• ABOUT THIS EXERCISE
Look through the entries below and copy exactly the part that begins with the line containing "зарегистрированы, то сейчас" and ends with the line containing "Ашрам Шамбали". Do not copy the pictures.

• SUPPLIED DATA
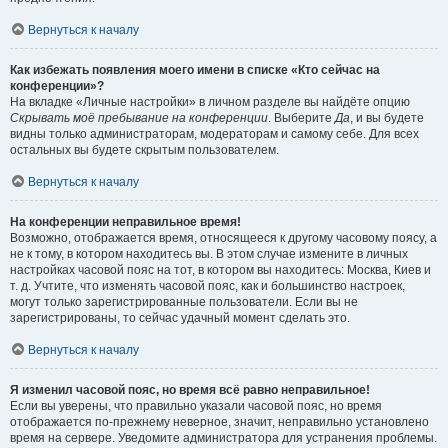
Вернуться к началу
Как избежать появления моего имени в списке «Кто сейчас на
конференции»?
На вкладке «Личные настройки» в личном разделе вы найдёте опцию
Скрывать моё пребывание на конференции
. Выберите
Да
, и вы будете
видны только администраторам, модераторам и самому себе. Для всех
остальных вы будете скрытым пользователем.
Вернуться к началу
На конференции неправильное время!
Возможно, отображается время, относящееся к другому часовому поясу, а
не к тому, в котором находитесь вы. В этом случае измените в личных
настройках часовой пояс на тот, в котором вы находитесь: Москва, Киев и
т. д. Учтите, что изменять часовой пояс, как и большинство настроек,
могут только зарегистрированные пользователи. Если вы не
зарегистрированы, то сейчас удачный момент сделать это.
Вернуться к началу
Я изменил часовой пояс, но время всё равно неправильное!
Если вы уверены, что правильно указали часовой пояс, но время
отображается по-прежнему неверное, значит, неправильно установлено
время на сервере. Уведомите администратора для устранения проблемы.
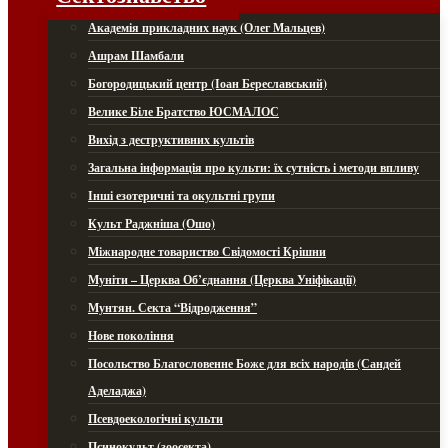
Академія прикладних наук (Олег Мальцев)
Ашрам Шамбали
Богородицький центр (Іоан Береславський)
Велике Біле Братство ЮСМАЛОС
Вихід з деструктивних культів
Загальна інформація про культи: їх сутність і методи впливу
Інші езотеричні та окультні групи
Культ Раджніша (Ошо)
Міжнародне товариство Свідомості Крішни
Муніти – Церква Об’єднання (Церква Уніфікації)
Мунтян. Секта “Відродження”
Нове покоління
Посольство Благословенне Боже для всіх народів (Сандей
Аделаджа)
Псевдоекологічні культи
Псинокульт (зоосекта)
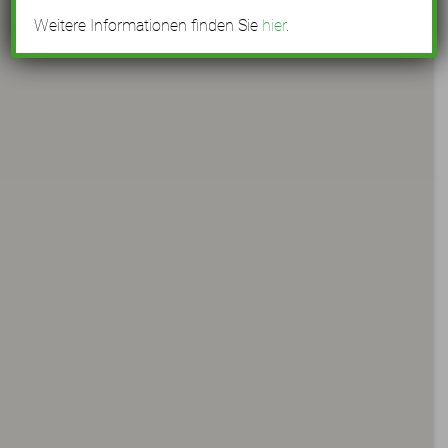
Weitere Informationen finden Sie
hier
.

...

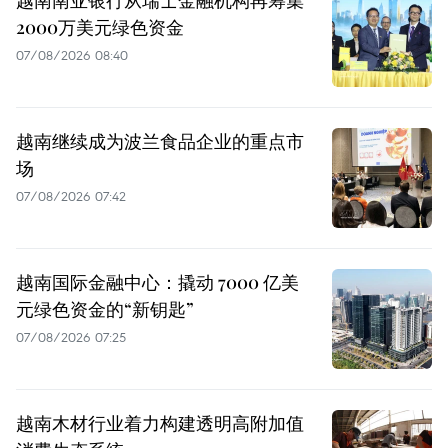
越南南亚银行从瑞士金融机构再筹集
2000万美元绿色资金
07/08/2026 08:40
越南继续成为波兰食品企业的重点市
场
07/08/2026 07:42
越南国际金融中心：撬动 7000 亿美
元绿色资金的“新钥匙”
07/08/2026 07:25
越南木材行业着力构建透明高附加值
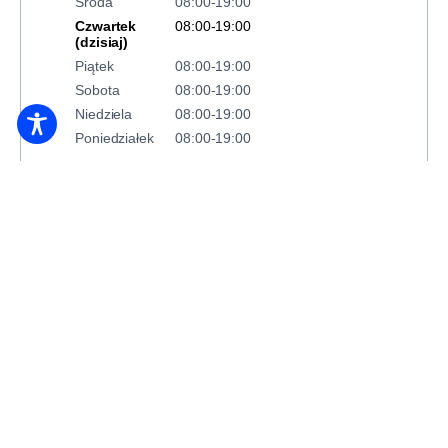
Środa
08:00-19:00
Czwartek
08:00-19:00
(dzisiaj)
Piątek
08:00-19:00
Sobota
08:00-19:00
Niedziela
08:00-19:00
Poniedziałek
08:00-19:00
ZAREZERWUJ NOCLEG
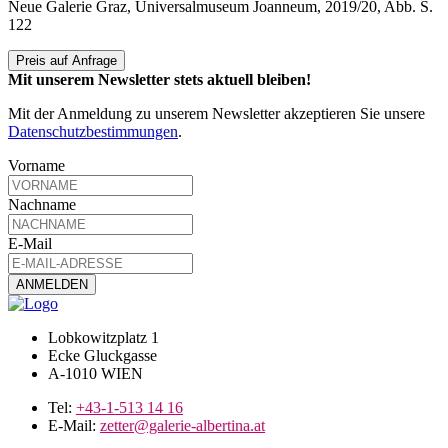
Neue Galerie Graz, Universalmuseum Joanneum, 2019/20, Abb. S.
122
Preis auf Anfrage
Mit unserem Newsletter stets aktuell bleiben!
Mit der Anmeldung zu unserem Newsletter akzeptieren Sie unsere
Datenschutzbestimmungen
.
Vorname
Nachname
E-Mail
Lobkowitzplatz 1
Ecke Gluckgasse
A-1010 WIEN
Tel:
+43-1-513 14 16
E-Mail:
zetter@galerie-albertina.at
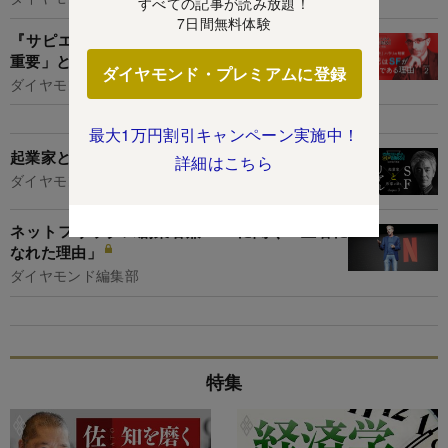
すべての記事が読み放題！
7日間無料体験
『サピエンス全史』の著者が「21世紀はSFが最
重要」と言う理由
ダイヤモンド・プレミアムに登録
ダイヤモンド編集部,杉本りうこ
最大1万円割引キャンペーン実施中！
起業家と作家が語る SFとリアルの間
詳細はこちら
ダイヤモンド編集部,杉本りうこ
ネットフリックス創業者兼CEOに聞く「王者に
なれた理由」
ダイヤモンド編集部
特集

---

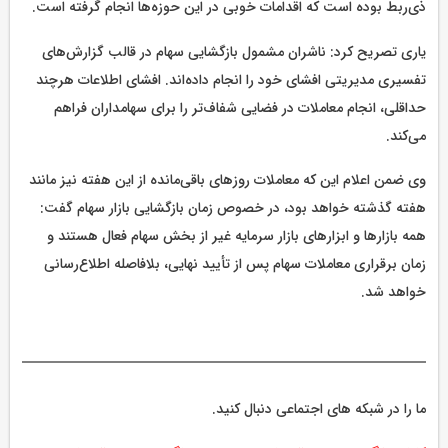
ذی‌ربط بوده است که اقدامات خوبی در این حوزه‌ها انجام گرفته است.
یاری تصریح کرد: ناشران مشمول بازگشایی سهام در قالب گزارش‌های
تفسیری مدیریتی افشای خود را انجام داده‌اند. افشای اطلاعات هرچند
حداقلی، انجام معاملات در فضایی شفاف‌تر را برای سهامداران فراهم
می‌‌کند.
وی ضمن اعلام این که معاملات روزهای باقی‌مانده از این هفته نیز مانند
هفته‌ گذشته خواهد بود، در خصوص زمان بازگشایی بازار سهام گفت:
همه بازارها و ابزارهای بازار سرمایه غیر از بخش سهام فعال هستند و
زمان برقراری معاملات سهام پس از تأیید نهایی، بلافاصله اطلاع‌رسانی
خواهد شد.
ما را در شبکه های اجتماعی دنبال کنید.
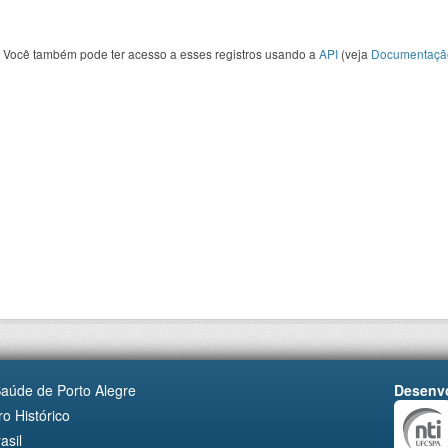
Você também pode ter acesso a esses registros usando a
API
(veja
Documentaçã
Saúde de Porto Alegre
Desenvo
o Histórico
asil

• SOLUTION FOR THIS EXERCISE
зарегистрированы, то сейчас удачный момент сделать это.
Вернуться к началу
Я изменил часовой пояс, но время всё равно неправильное!
Если вы уверены, что правильно указали часовой пояс, но время
отображается по-прежнему неверное, значит, неправильно установлено
время на сервере. Уведомите администратора для устранения проблемы.
Академія прикладних наук (Олег Мальцев)
Ашрам Шамбали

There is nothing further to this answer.